Actuellement, les conditions politiques et économiques ne
sont plus celles d'avant 1940, et les possibilités d'importation se sont
considérablement amenuisées, ce qui a donné à la culture métropolitaine de
cette céréale un indéniable intérêt. La superficie qui lui est consacrée dans
la région où elle est susceptible de se développer, Camargue et environs
immédiats, est passée de 5.000 hectares en 1948 à 12.000 en 1951, produisant
environ 200.000 quintaux de riz blanchi, ce qui représente environ le quart des
besoins. Cette production semble appelée à se développer encore, en dépit du
désastre causé par les inondations de novembre 1951, et on peut envisager le
moment où la production métropolitaine sera suffisante pour rendre les
importations inutiles. Ce résultat sera obtenu, d'une part, par l'augmentation
des surfaces cultivées en riz et, d'autre part, par l'amélioration des
rendements.
Plante de pays chauds et de plaines basses, le riz demande
beaucoup de chaleur et beaucoup d'eau, ce qui limite étroitement son aire de
culture. Encouragés par les magnifiques résultats obtenus par les producteurs
actuels, de nombreux agriculteurs, placés dans des conditions beaucoup moins
favorables, sont tentés de les imiter. Une certaine prudence s'impose, et ce n'est
qu'avec circonspection qu'il conviendra d'étendre cette production. Si le riz
est assez accommodant quant à la nature du sol, il aime avoir les pieds dans
l'eau et la tête au soleil. On peut faire du riz ailleurs qu'en terres
immergées ; celles-ci restent cependant les plus favorables, et c'est
surtout là qu'il y a lieu d'envisager sa culture.

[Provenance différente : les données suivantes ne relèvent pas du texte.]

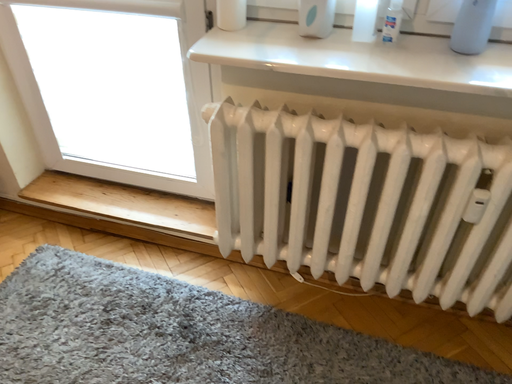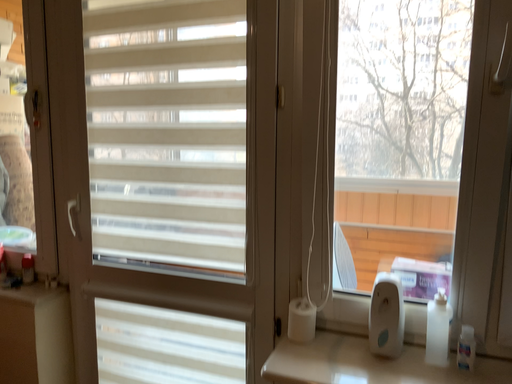 Question: Which way did the camera rotate in the video?

Choices:
 (A) rotated upward
 (B) rotated downward

Answer: (A) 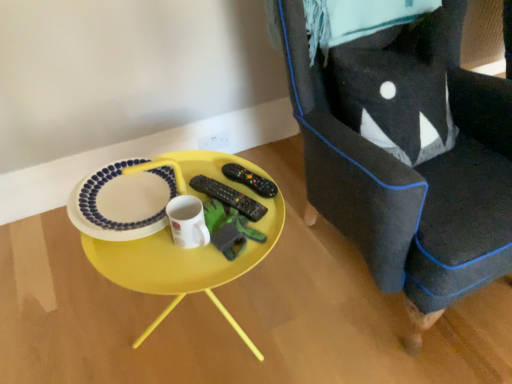 Where is `free spot below yellow plastic table at center (from a real-world perspective)`? Image resolution: width=512 pixels, height=384 pixels. free spot below yellow plastic table at center (from a real-world perspective) is located at coordinates (202, 331). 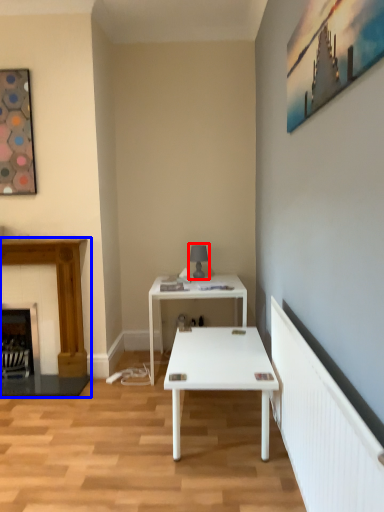 Question: Which object appears farthest to the camera in this image, table lamp (highlighted by a red box) or fireplace (highlighted by a blue box)?

Choices:
 (A) table lamp
 (B) fireplace

Answer: (A) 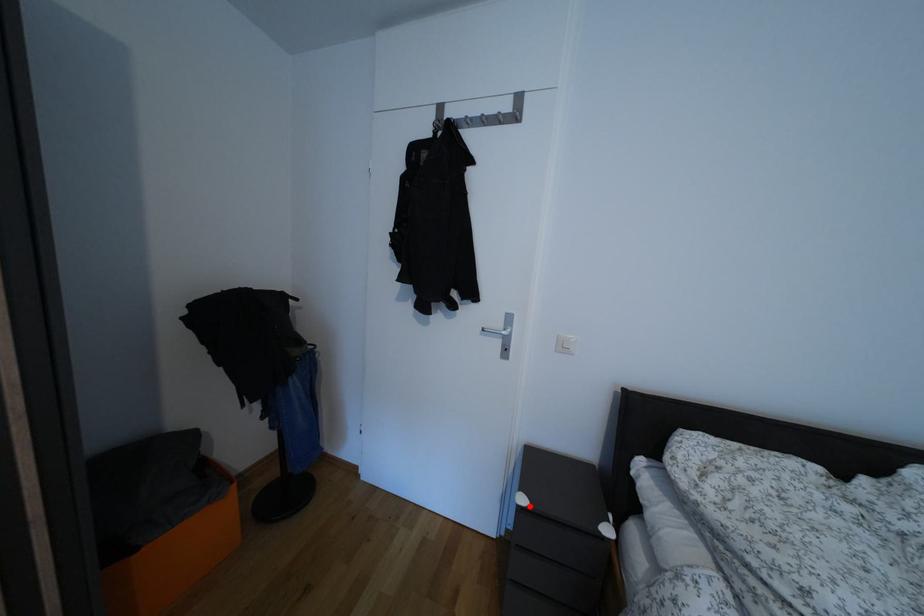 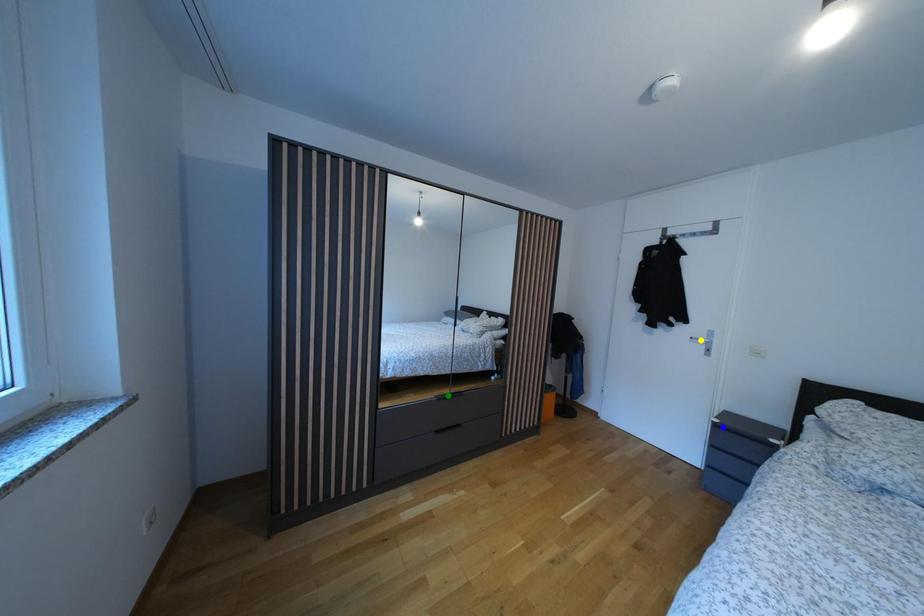 Question: I am providing you with two images of the same scene from different viewpoints. A red point is marked on the first image. You are given multiple points on the second image. In image 2, which mark is for the same physical point as the one in image 1?

Choices:
 (A) green point
 (B) yellow point
 (C) blue point

Answer: (C) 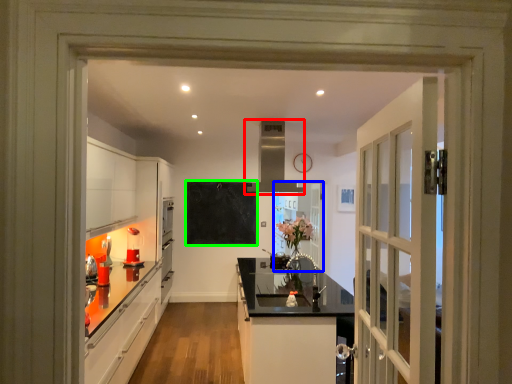 Question: Estimate the real-world distances between objects in this image. Which object is farther from exhaust hood (highlighted by a red box), door (highlighted by a blue box) or bulletin board (highlighted by a green box)?

Choices:
 (A) door
 (B) bulletin board

Answer: (A) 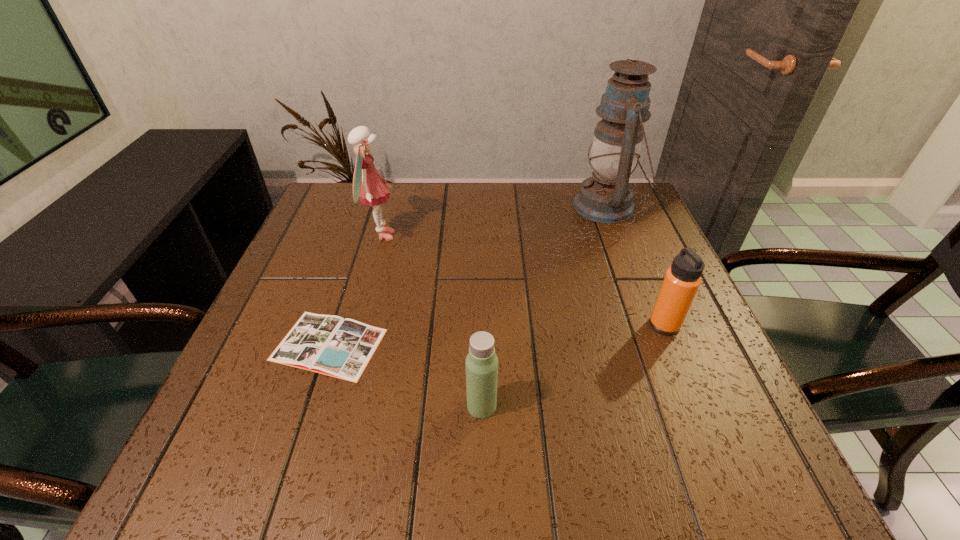 Where is `free location at the near edge`? The width and height of the screenshot is (960, 540). free location at the near edge is located at coordinates (646, 487).

Locate an element on the screen. The width and height of the screenshot is (960, 540). vacant space at the left edge is located at coordinates [x=322, y=252].

Where is `free space at the right edge of the desktop`? The image size is (960, 540). free space at the right edge of the desktop is located at coordinates (611, 257).

In the image, there is a desktop. Where is `vacant space at the near left corner`? The image size is (960, 540). vacant space at the near left corner is located at coordinates (238, 432).

You are a GUI agent. You are given a task and a screenshot of the screen. Output one action in this format:
    pyautogui.click(x=<x>, y=<y>)
    Task: Click on the free point between the book and the tallest object
    The height and width of the screenshot is (540, 960).
    Given the screenshot: What is the action you would take?
    pyautogui.click(x=468, y=275)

Celle-ci doit être faite avec beaucoup de soin. En automne,
si les conditions météorologiques le permettent, on fera un fort labour à 30
centimètres de profondeur, qui aura pour effet de travailler la terre et
d'enfouir la végétation spontanée, notamment d'empêcher le développement de la
reproduction des mauvaises herbes comme le panicum et la brusone.
Malheureusement, à cette époque de l'année, le terrain est souvent détrempé, et
ce labour est reporté à l'hiver. Il y a intérêt à le faire suivre en janvier
d'un labour léger ou d'un quasi-labour, puis, en mars, d'un nouveau labour à 12
centimètres, qui servira à enfouir les engrais.
On estime qu'une récolte normale de riz exporte 120 kilos
d'azote, 60 à 70 kilos d'acide phosphorique et 180 kilos de potasse, chiffres
sensiblement égaux à ceux du blé. Pour assurer les besoins de la plante, on
pourra apporter 300 kilos de sulfate d'ammoniaque ou d'ammonitrates, 500 à 600
kilos de superphosphates et 200 kilos de sulfate de potasse. Il semble
préférable de ne pas apporter de sylvinite, en raison de sa teneur en chlorure
de sodium, ni même d'autres chlorures, le sol en étant déjà saturé. On peut
employer des engrais complets, ce qui réduit le nombre des épandages. La
formule 6-10-10, à raison de 1.000 kilos par hectare, donne satisfaction. Au
début de juin, il y aura lieu d'ajouter un peu d'azote, sous forme, par
exemple, de sulfate d'ammoniaque, à raison de 100 à 200 kilos par hectare,
selon que le besoin en apparaît plus ou moins impérieux.
Les engrais sont généralement apportés sous la forme solide
habituelle, mais on tend à les dissoudre dans l'eau d'irrigation, procédé qui
facilite l'épandage et permet l'utilisation d'engrais nouveau comme l'ammoniac
anhydre. Une mise au point semble cependant encore nécessaire pour éviter que
la répartition soit irrégulière, ce qui se produit fréquemment.
En France, le semis se fait en place du 20 avril au 10 mai.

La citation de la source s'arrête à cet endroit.